Dünya

BM Özel Temsilcisi Otunbayeva, Afganistan'la "angajman" ilkesi üzerinden hareket ettiklerini söyledi

12 Aralık 2024 21:05

Güncelleme: 12 Aralık 2024 21:44

Birleşmiş Milletler (BM) Afganistan Özel Temsilcisi Roza Otunbayeva, Afgan yönetimiyle "angajmanın" işe yaramadığı eleştirilerine ilişkin, "Baskı ve kınamanın da işe yaramadığını görüyoruz. Eğer bunlar da ileriye dönük angajman ilkesiyle yürütülmezse Afganistan'ın izolasyonuna yol açar. İzolasyon ise çözüm değil" uyarısında bulundu.

BM Güvenlik Konseyinde (BMGK) Afganistan'daki gelişmeler ele alındı.

Üye ülkeleri bilgilendiren Otunbayeva, Afganistan'daki çalışmaların bağışçıların cömert katkıları sayesinde bu yıl 15,3 milyon kişiye insani yardım ulaştırılmasını sağladığını belirtti.

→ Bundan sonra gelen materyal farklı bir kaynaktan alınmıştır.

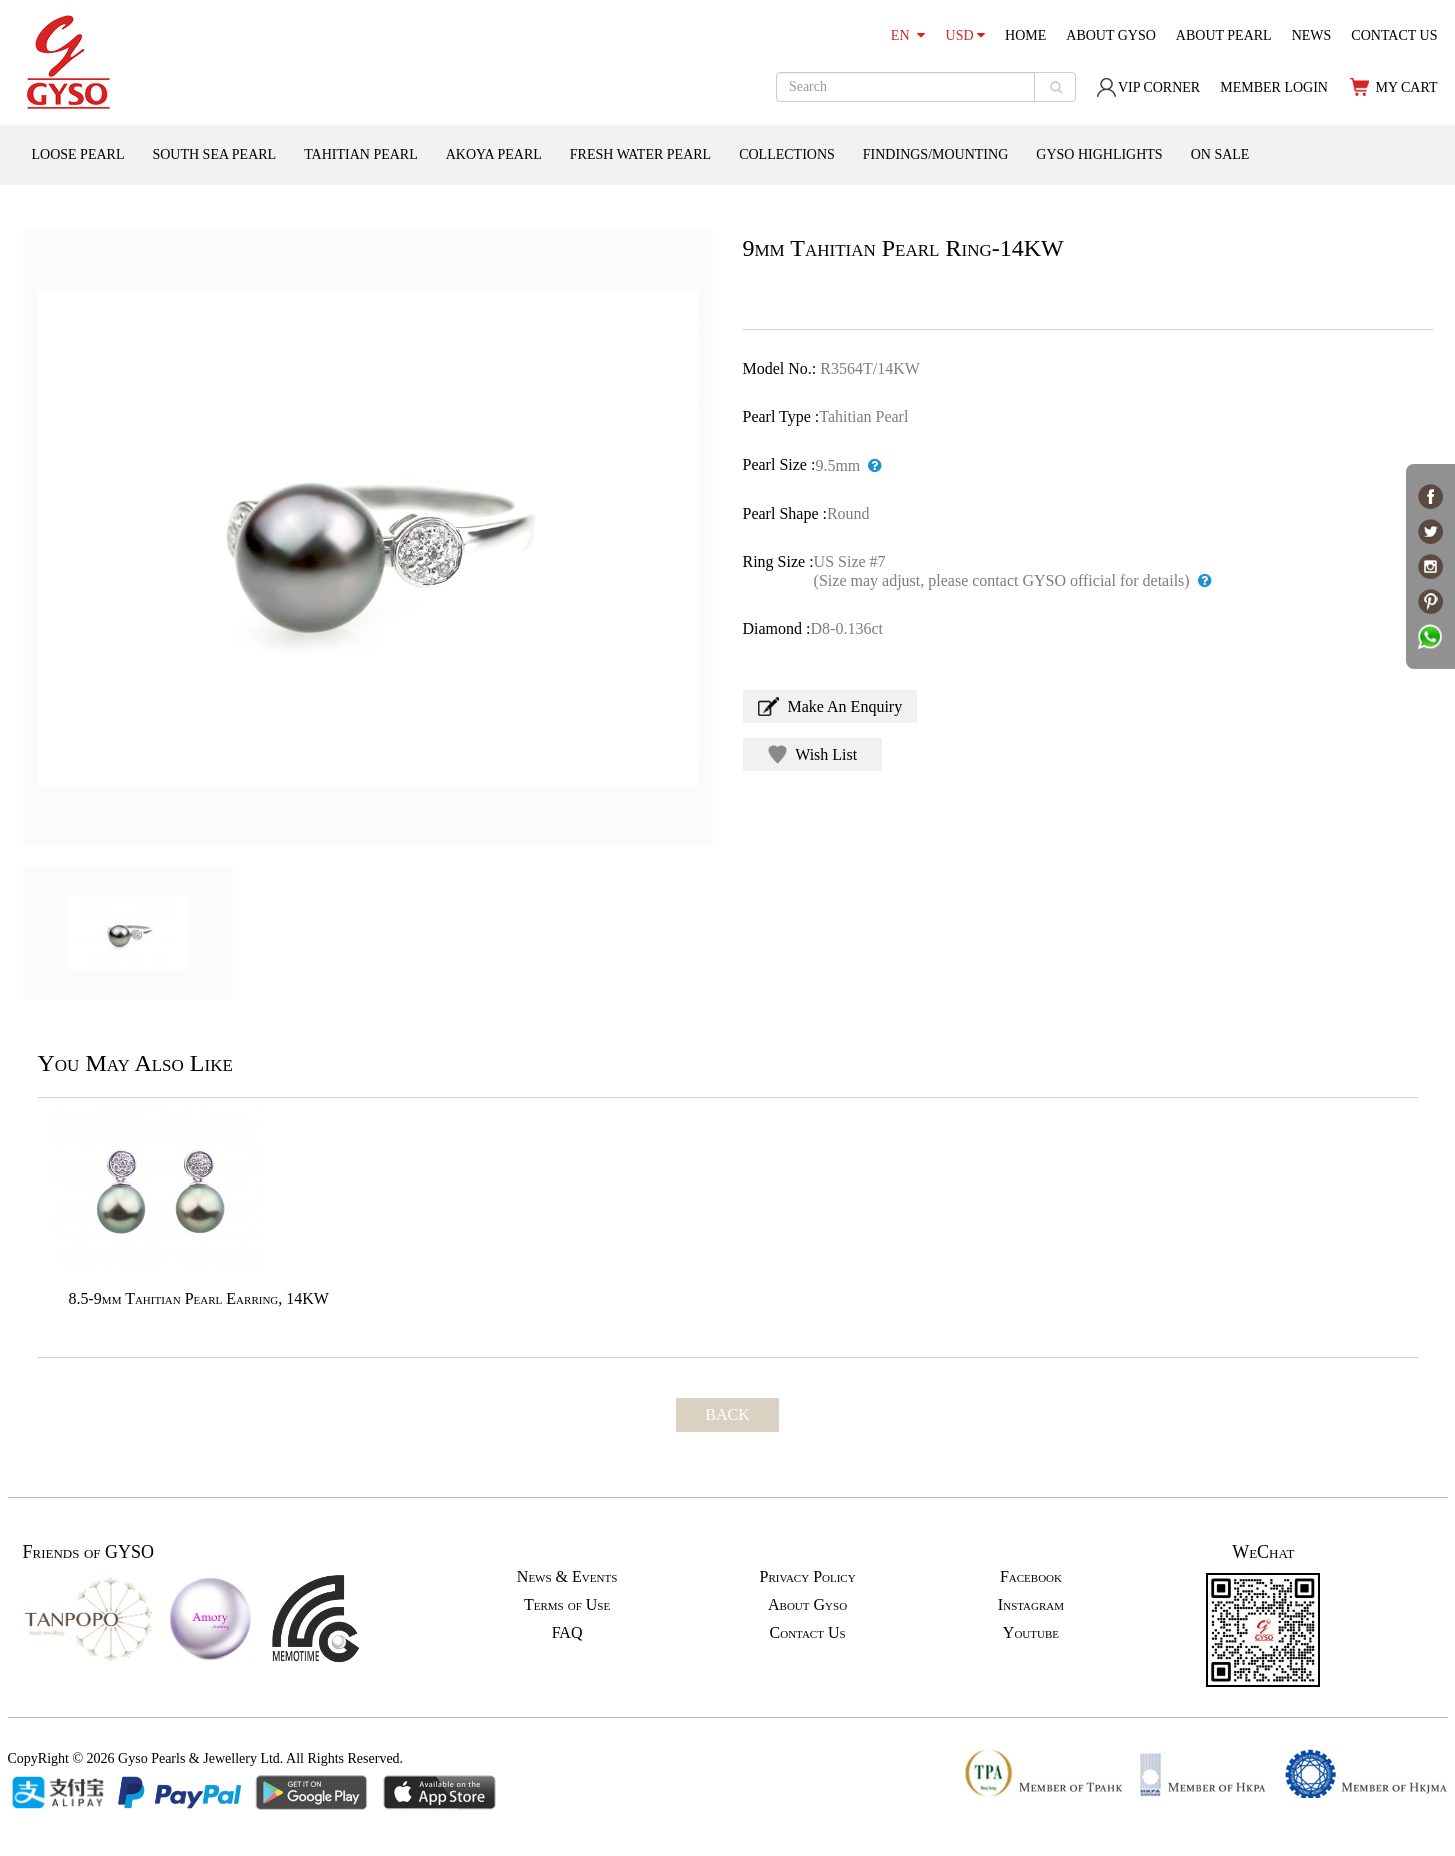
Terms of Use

Otunbayeva, Afganistan yönetiminin Afgan kadınlarının ulusal ve uluslararası sivil toplum kuruluşlarında ve BM'de çalışmasını sınırlayan uygulamalarının bu çabaları baltaladığına işaret ederek, diğer taraftan yetkililerin insani yardımların ülkenin tüm bölgelerine erişimini sağlamayı sürdürdüğüne dikkati çekti.

Afgan kız çocuklarının altıncı sınıftan sonra resmi eğitime erişimlerinin engellenmesinin üzerinden neredeyse 1200 gün geçtiğini kaydeden Otunbayeva, "Kadınlar ve kız çocukları, hayatın neredeyse her alanından giderek siliniyor" dedi.

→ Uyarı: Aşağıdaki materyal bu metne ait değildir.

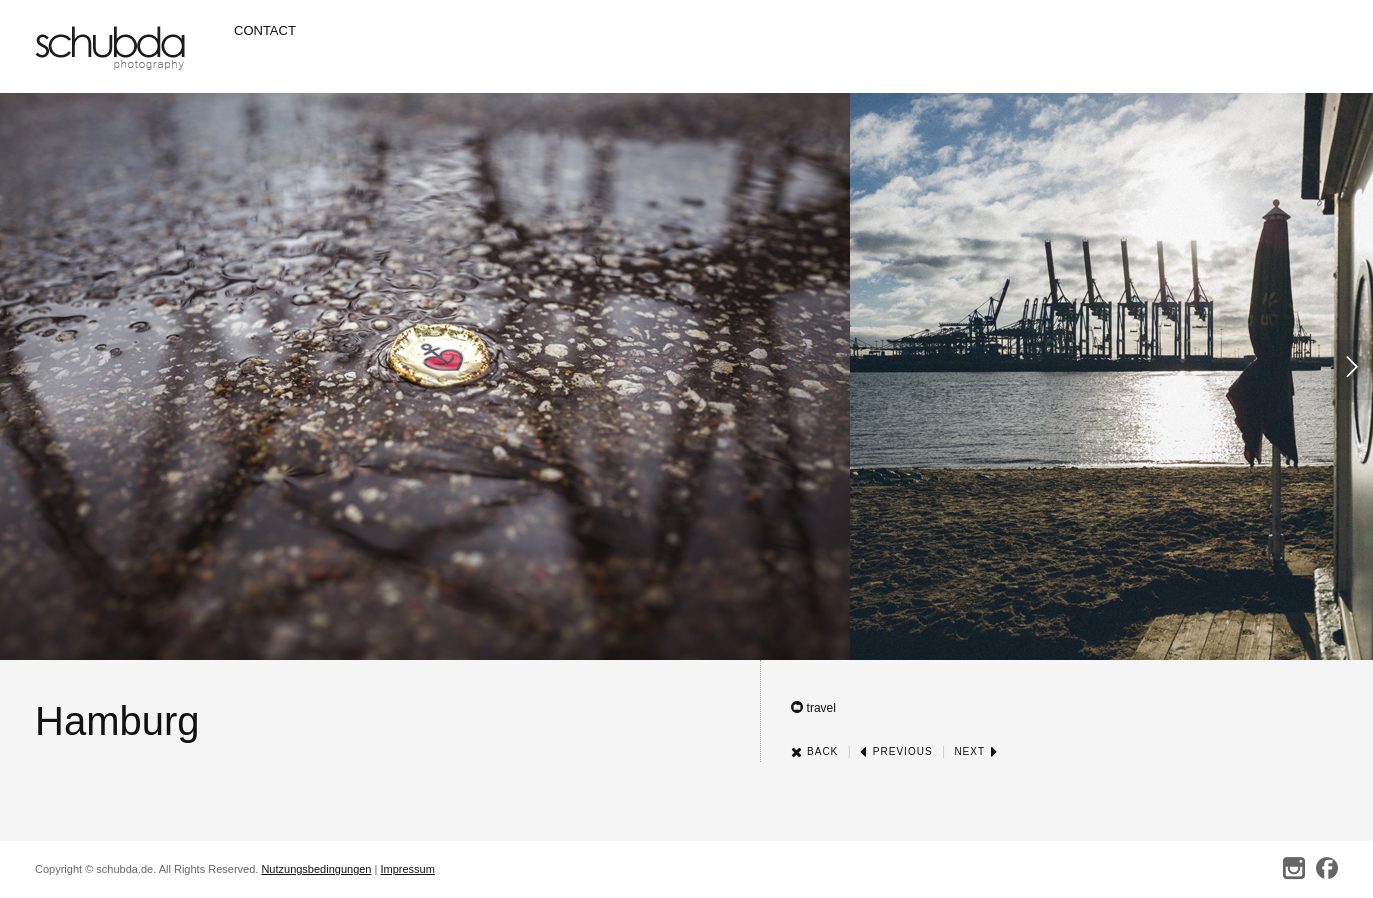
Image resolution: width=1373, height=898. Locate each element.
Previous (896, 751)
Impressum (407, 869)
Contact (265, 30)
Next (975, 751)
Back (814, 751)
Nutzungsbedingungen (316, 869)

"Diyalog, normalleşme ve tanıma anlamına gelmez, izolasyonu engeller"

Otunbayeva, Afganistan yönetiminin karar alma sürecinde hala iç dinamiklere odaklandığını belirterek, "BM, Afgan halkının, ülkenin uluslararası topluma yeniden entegre olmasının sağlayacağı faydaları göstermeye odaklanan tutarlı bir yaklaşım izliyor" dedi.

BM'nin yetkililerle insan hakları ve tutuklulara erişim gibi belirli konularda yapıcı görüşmeler yaptığını söyleyen Otunbayeva, "Daha önce de vurguladığım gibi, diyalog, normalleşme veya tanıma anlamına gelmez. Bu, Afganistan'ın izolasyonunu veya daha kötüsü, yeniden bir çatışma sürecine sürüklenmesini önlemek için sürekli iletişim kurmanın bir yoludur" ifadelerini kullandı.

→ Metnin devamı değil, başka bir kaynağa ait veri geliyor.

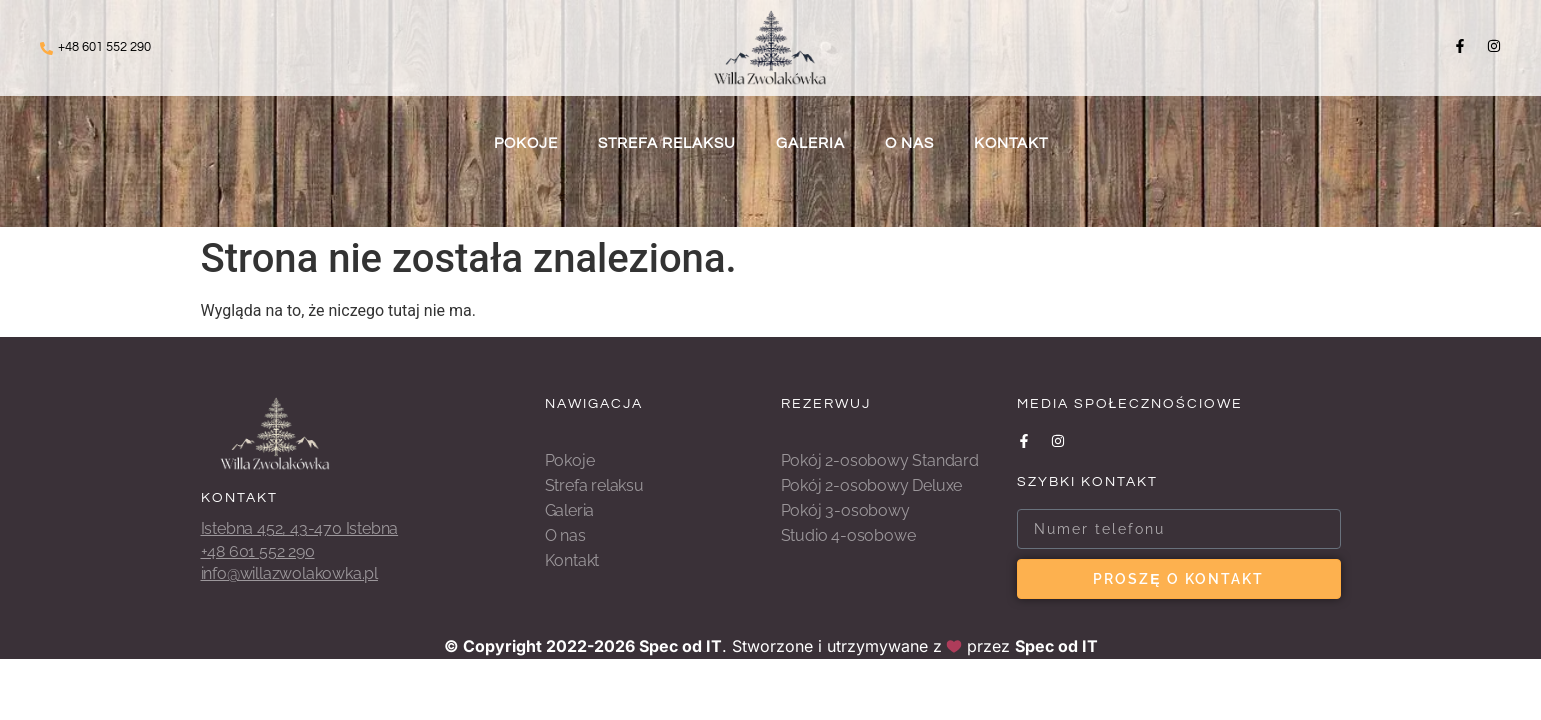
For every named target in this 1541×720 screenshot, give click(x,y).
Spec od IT (680, 646)
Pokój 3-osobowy (845, 510)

Otunbayeva, BM'nin "angajman" ilkesini sürdürmesine ve işe yaramadığı gerekçesiyle eleştirilmesine değinerek, "Baskı ve kınamanın da işe yaramadığını görüyoruz. Eğer bunlar da ileriye dönük angajman ilkesiyle yürütülmezse Afganistan'ın izolasyonuna yol açar. İzolasyon ise çözüm değil." diye konuştu.

"Afganistan'daki nüfusun yarısı desteğe ihtiyaç duyuyor"

BM İnsani İşlerden Sorumlu Genel Sekreter Yardımcısı ve Acil Yardım Koordinatörü Tom Fletcher da Afganistan'ın artık nadiren manşetlere konu olduğuna ancak ülkenin derin bir insani krizle boğuşmaya devam ettiğine dikkati çekti.

Ülke ekonomisinin son derece kırılgan durumda bulunduğunu ve nüfusun neredeyse yarısının yoksulluk içinde yaşadığını belirten Fletcher, bu yılki aşırı hava olaylarının binlerce Afgan'ın hayvanlarını, tarım ürünlerini ve evlerini kaybetmesine neden olduğunu söyledi.

Fletcher, "Temel hizmetler üzerindeki yük giderek artıyor. Nüfusun yüzde 33'ünden fazlası sağlık hizmetlerine erişemiyor. Her üç Afgan'dan biri, gıda güvencesinden yoksun durumda. Yetersiz beslenme oranları alarm verici seviyelere ulaştı ve artmaya devam ediyor" uyarısında bulundu.

Komşu ülkelerden Afganistan'a geri dönenlerin sayısının yalnızca bu yıl bir milyonu aştığına dikkati çeken Fletcher, bu durumun baskıyı daha da arttırdığını dile getirdi.

"Toplamda Afganistan'daki nüfusun yarısı desteğe ihtiyaç duyuyor ve bu da ülkeyi Sudan'ın ardından dünyanın ikinci en büyük insani kriz bölgesi yapıyor" diyen Fletcher, Afganistan'da insani yardımın hala hayati öneme sahip olduğunun altını çizdi.

Fletcher, bu yıl BM ve insani yardım ortaklarının ülkede 5,1 milyon kadın ve 8,3 milyon çocuk dahil olmak üzere toplamda yaklaşık 18 milyon kişiye hayat kurtarıcı destek sağladığını belirtti.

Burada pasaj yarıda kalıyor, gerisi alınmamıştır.